The next two pages have a surprising amount of white space for the Arduin books, and contain three tables of damage, ranges, and so forth for all kind and manner of small and large caliber weaponry, from 20mm to 16 inches. The system involves “ACP”, or “Armor Class Penetration”, and there’s various damage factors for different levels of armor penetrated, and so on. Or, IOW, it’s another micromechanic that uses different rules than, say, crossbow bolts or other ranged weapons. It’s perfectly understandable why it was done this way, and I’m guessing it had a lot to do with either Dave, or someone in Dave’s group, being familiar with either real-world artillery or wargaming mechanics for such things, or both, and bringing that knowledge into D&D. A lot of Burgess Shale Era fan/semi-pro gaming material was clearly someone taking their personal expertise in an area and translating it into D&D terms, preferring to create their own mechanics to model it rather than trying to use the limited toolbox of existing systems.

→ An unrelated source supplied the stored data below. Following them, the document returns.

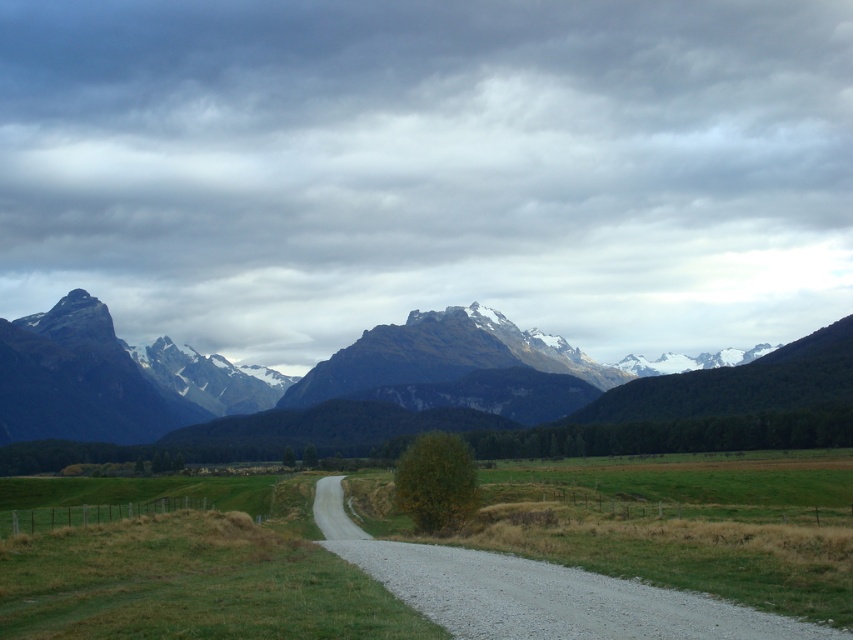 Between point (80, 371) and point (341, 531), which one is positioned behind?

Point (80, 371)

Is snowy rocky mountain range at center smaller than gravel road at center?

Actually, snowy rocky mountain range at center might be larger than gravel road at center.

Is point (351, 376) positioned behind point (322, 492)?

Yes.

Identify the location of snowy rocky mountain range at center. The height and width of the screenshot is (640, 853). (381, 388).

Who is taller, snowy granite mountain at center or gravel road at center?

With more height is snowy granite mountain at center.

Identify the location of snowy granite mountain at center. The image size is (853, 640). (457, 369).

Between snowy rocky mountain range at center and gray gravel road at center, which one is positioned higher?

snowy rocky mountain range at center is higher up.

Is snowy rocky mountain range at center to the right of gray gravel road at center from the viewer's perspective?

No, snowy rocky mountain range at center is not to the right of gray gravel road at center.

I want to click on snowy rocky mountain range at center, so click(x=381, y=388).

What are the coordinates of `snowy rocky mountain range at center` in the screenshot? It's located at (381, 388).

It is noted that concussion effects can include hearing loss, internal hemorrhaging, blindness, or being set afire, “the frequency of which is up to the DM”. Likewise, blast effects can travel long distances in “confined areas” such as dungeon corridors. Heh heh heh….
Then we get an XP chart, with bonuses for special abilities like breath weapon, stoning, etc., and to use it, we get…
So, yeah, there’s that. Let me note that the idea of giving “monsters” magic weapons and armor (and other gear) is yet another concept that didn’t become standard in D&D until 3.x (and was mostly dropped in 4 and 5, though it lives on quite nicely in Pathfinder). I will also point out that a fairly important rule, the 10%/level reduction, is buried in the example text. This was also somewhat typical of the era. You had to read carefully to find all the hidden bits; they weren’t always called out for you.
Then, we get a hirelings chart, with monthly costs, and chance of finding, everything from astrologers to assassins. (The fee for the assassin is a retainer; each “hit” must be paid for as well.)
Well, that’s 12 pages covered — probably the most any of these has ever done in one go! Next time, usurious loan rates, magic weapons by the plus, and more!
But when will we learn what “competent” means from back in Part V of the Grimoire?
It’s on Page 76 of Welcome To Skull Tower. I’ll be getting there eventually. 🙂
And here I thought “Dr. Voorhees” was a joke about the Friday the 13th character…
If the example encounter was typical of Dave’s games (a magically armored, vorpal armed medusa against a four-man party), I’d be surprised at anyone making it to 50th level…though I suppose a PC didn’t lose CON points for resurrection back in the pre-AD&D days. I did laugh at the 225xp for such an encounter (split four ways!), but I’m sure the treasure take would make up the difference.
; )
There are quite a few examples of NPC monsters using magic weapons and armor in the 1st and 2nd edition (AD&D) adventure modules (they are, of course, littered through Gygax’s D-series, but I distinctly recall ogres in +5 chain mail as a regular encounter in Return to White Plume Mountain).